CAD Dataset Infrastructure¶
Home / Engineering / System Design / CAD Dataset Infrastructure
Engineering Log Entry — March 2026
Storage, versioning, and metadata infrastructure for Anvil's CAD part dataset — enabling reproducible ML experiments, metadata-driven subsetting, and integration with the annotation pipeline.
Problem¶
Anvil maintains a growing corpus of CAD parts (currently 5K+, targeting 10K–20K) used for two purposes:
- ML training — Feature recognition models (AAGNet, BRepMFR, BRepFormer) need versioned, labeled datasets with reproducible train/val/test splits.
- AutoCAM benchmarking — The testing suite runs the CAM pipeline against a curated set of parts and tracks metrics over time.
Today these files are scattered across local drives and repos with no versioning, no metadata index, and no way to pull a subset without downloading everything.
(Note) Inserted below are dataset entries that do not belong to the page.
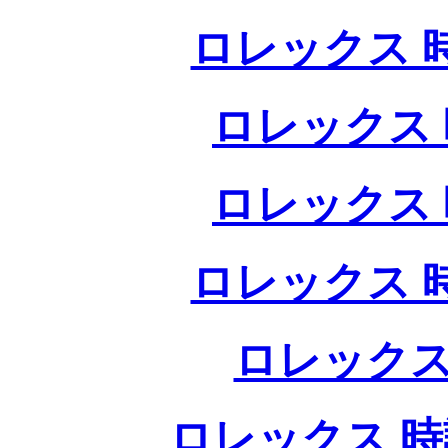
ロレックス 
ロレックス 
ロレックス 
ロレックス 
ロレックス
ロレックス 時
The annotation tool (migrating into Carbon) has no structured connection to the dataset it annotates. This document designs the infrastructure to fix that.
Key Decisions¶
| Decision | Choice | Rationale |
|---|---|---|
| Object storage | Cloudflare R2 | Free egress, S3-compatible API, already a Cloudflare vendor |
| Metadata catalog | Supabase Postgres | Already used by Carbon — no new service to stand up |
| Dataset versioning | Snapshot manifests | Lightweight, metadata-driven subsetting, minimal infra overhead vs. DVC/LakeFS |
| File storage strategy | Content-addressed (SHA-256) | Automatic deduplication across sources, immutable blob references |
| Extensible metadata | JSONB tags column + GIN index |
New classification dimensions require no schema migration; promote to dedicated columns only after they prove stable through use |
| Tagging and categorization | JSONB-first with tag registry | All classification dimensions start in JSONB tags; a tag_definitions registry table provides validation and autocomplete; graduate to dedicated columns only when a dimension is queried constantly and has settled |
Architecture Overview¶
At the highest level, data moves through five stages — from ingestion to consumption:
flowchart LR
Ingest["Ingest\n(mds push)"] --> Store["Store\n(R2 + Postgres)"]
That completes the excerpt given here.